Agus menjelaskan bahwa keputusan melepas warga binaan bukanlah tindakan spontan, melainkan respons atas ancaman keselamatan akibat banjir yang terus meninggi. Menurutnya, keselamatan manusia menjadi dasar dari setiap langkah yang diambil dalam situasi darurat seperti ini. Ia kembali menekankan bahwa kebijakan tersebut diambil murni atas pertimbangan kemanusiaan. “Alasannya adalah alasan kemanusiaan,” ungkapnya.
Dalam upaya menangani situasi ini, Ditjen Pemasyarakatan segera diberangkatkan untuk melakukan pendataan terhadap warga binaan yang telah dilepas. Selain itu, jajaran Imigrasi juga dikerahkan ke Aceh, Sumatera Utara, dan Padang untuk memastikan keadaan para pegawai yang berada di wilayah terdampak bencana. Agus menyampaikan bahwa pihaknya harus segera mengetahui kondisi keluarga besar Imipas.
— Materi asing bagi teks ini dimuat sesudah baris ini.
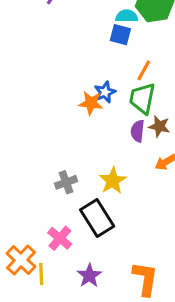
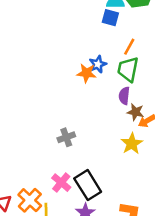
brown star: (159, 126) -> (136, 112), moved
yellow star: (113, 181) -> (132, 144), moved
black rectangle: (97, 218) -> (88, 185), moved

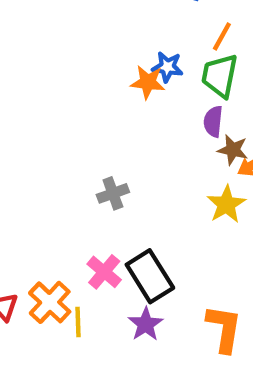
blue star: (98, 64) -> (167, 67), turned 30

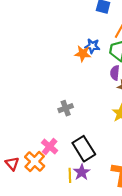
pink cross: (104, 272) -> (50, 147), moved
yellow line: (78, 322) -> (70, 175), moved

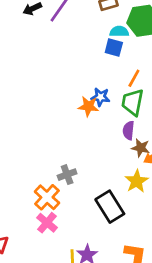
black rectangle: (84, 149) -> (110, 207), moved
orange cross: (35, 162) -> (47, 197), moved

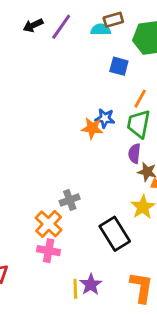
cyan semicircle: (119, 31) -> (101, 30), moved
pink cross: (47, 223) -> (49, 251), turned -30

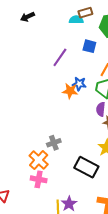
purple line: (61, 27) -> (60, 57), moved
black rectangle: (115, 234) -> (86, 167), turned -30

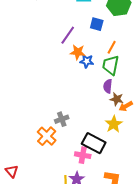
orange star: (70, 91) -> (78, 52), moved
pink cross: (39, 179) -> (83, 155), moved

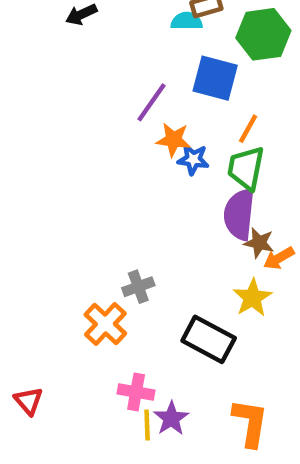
blue square: (97, 24) -> (215, 78), size x1.5
purple semicircle: (108, 86) -> (239, 214), size x1.6
pink cross: (83, 155) -> (136, 392), moved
Ia menuturkan, “Kami sudah berangkatkan Ditjen Pas dan perwakilan dari jajaran Imigrasi untuk mendatakan situasi dan kondisi keluarga besar kita.”
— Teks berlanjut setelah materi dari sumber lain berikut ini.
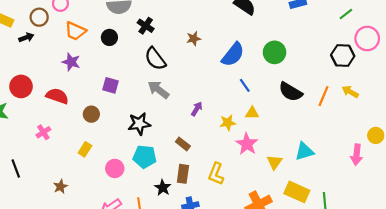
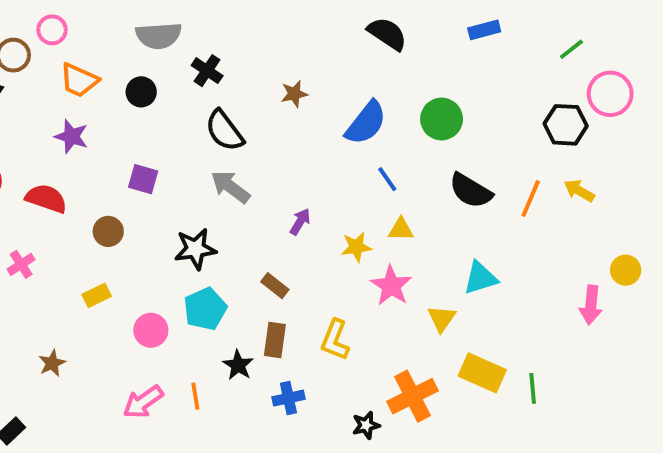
yellow rectangle: (85, 149) -> (97, 295), turned 32
cyan triangle: (304, 151) -> (480, 278), moved
cyan pentagon: (145, 157) -> (205, 309), turned -30

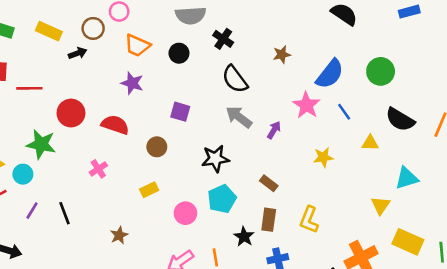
purple arrow: (300, 222) -> (274, 130), moved
yellow triangle: (401, 229) -> (370, 143), moved
pink star: (391, 286) -> (306, 105), moved

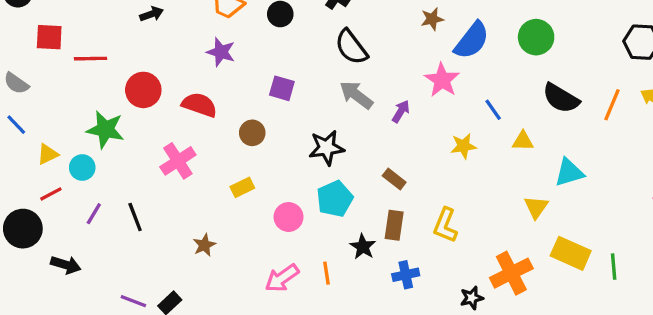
brown star: (282, 54) -> (432, 19), moved
blue line: (344, 112) -> (493, 110), moved
yellow triangle: (370, 143) -> (523, 141), moved
pink cross: (98, 169) -> (178, 161), size x1.5

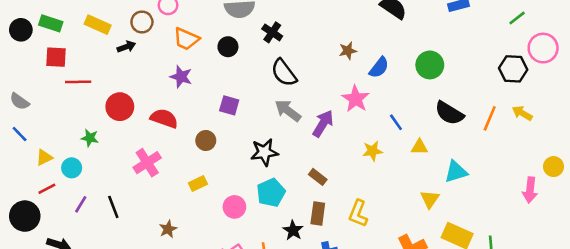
red square: (49, 37) -> (56, 57), moved
blue semicircle: (472, 40) -> (379, 68), size x0.7
purple arrow: (401, 111) -> (323, 124), size x1.5
green star: (105, 130) -> (90, 138), size x0.6

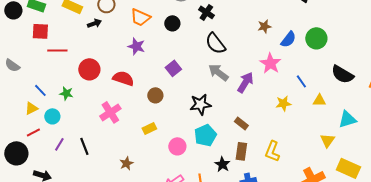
green circle: (430, 65) -> (316, 38), moved
purple square: (229, 105) -> (173, 68), turned 35
blue line: (20, 134) -> (40, 90), moved

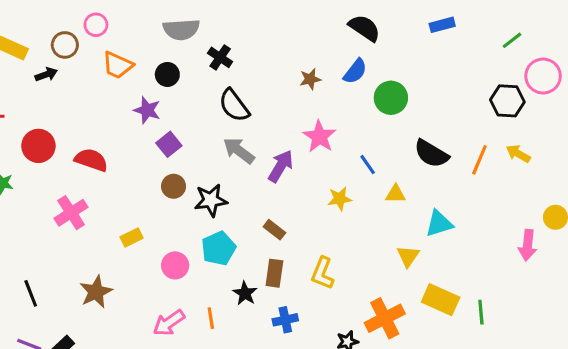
blue semicircle: (288, 39) -> (355, 71), moved
purple star: (136, 46) -> (147, 110), moved
brown circle: (155, 95) -> (174, 186), moved
black line: (84, 146) -> (31, 293), moved
brown star: (126, 163) -> (96, 292), size x1.5

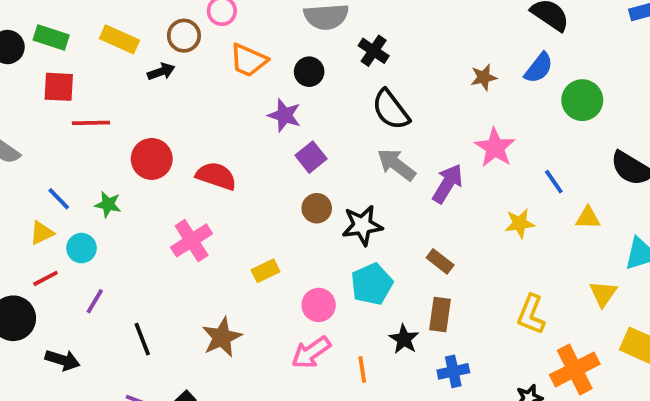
yellow L-shape: (323, 273) -> (531, 314), moved
pink arrow: (169, 323) -> (311, 352), moved

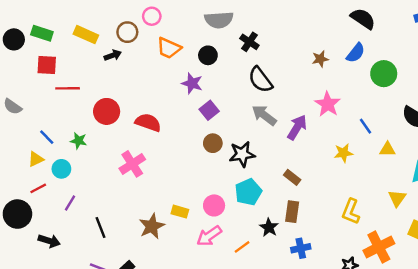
yellow rectangle: (265, 271) -> (180, 212), moved, turned 42
orange line: (362, 369) -> (242, 247), turned 63

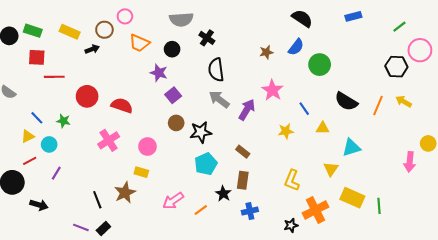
black semicircle: (260, 80) -> (216, 70), turned 30
pink circle: (214, 205) -> (147, 146), moved
yellow rectangle: (180, 212) -> (141, 172), moved
black line: (100, 227) -> (97, 200), moved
Selain Lapas Aceh Tamiang, beberapa lapas di daerah lain turut mengalami dampak banjir meski tidak separah lokasi utama. Warga binaan dari sejumlah lapas tersebut kemudian dipindahkan ke lapas dan rumah tahanan yang lebih aman. Menurut Agus, langkah pemindahan ini dilakukan agar aktivitas pemasyarakatan tetap terkendali selama bencana berlangsung. “Mereka dipindahkan ke lapas dan rutan lainnya,” ujarnya.
Agus menambahkan bahwa Imipas telah menjalin koordinasi dengan pihak TNI, Polri, dan pemerintah daerah. Langkah ini penting untuk memastikan proses evakuasi, pendataan, hingga pengamanan tetap berjalan sesuai prosedur. Ia menegaskan bahwa kerja sama antarinstansi diperlukan agar warga binaan yang dilepas maupun dipindahkan tetap terpantau.
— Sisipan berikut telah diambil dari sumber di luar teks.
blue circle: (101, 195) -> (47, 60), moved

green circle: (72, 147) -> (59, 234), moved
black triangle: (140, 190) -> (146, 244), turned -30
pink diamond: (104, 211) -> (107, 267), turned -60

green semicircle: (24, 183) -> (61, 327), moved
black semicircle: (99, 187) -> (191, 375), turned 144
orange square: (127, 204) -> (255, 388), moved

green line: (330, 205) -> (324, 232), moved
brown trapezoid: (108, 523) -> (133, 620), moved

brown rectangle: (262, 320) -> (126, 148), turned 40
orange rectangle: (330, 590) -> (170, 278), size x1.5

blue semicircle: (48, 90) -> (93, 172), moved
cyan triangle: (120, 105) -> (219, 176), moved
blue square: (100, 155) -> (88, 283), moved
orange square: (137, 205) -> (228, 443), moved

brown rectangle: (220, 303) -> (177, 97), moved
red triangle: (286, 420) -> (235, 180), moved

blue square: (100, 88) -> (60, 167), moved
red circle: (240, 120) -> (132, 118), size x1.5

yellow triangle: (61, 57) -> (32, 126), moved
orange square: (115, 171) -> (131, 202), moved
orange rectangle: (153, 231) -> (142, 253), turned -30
Terkait warga binaan yang dilepaskan dari lapas yang terendam banjir, Agus menyatakan harapannya agar mereka dapat kembali setelah kondisi dinyatakan aman. Ia menilai bahwa keputusan tersebut merupakan pilihan paling logis mengingat air sudah mencapai atap dan membahayakan nyawa. “Mudah-mudahan nanti setelah semuanya reda, nanti akan bisa kembali,” kata Agus.
Ia mengakui bahwa pelepasan warga binaan tentu memiliki risiko, tetapi tidak ada alternatif lain karena ketinggian air telah melampaui batas aman. Oleh karena itu, keselamatan tetap menjadi alasan utama keputusan ini diambil tanpa menunggu situasi memburuk. Agus menegaskan, “Nanti kalau enggak dilepas, kalau sampai ke atap, nanti kami yang salah.”
Setelah kondisi kembali stabil, pemerintah berencana melakukan verifikasi ulang data warga binaan serta mengevaluasi infrastruktur lapas yang terdampak. Penanganan lanjutan juga akan dilakukan untuk memastikan tidak terulangnya kejadian serupa. Evaluasi menyeluruh terhadap sistem mitigasi di lapas-lapas rawan bencana akan menjadi prioritas berikutnya.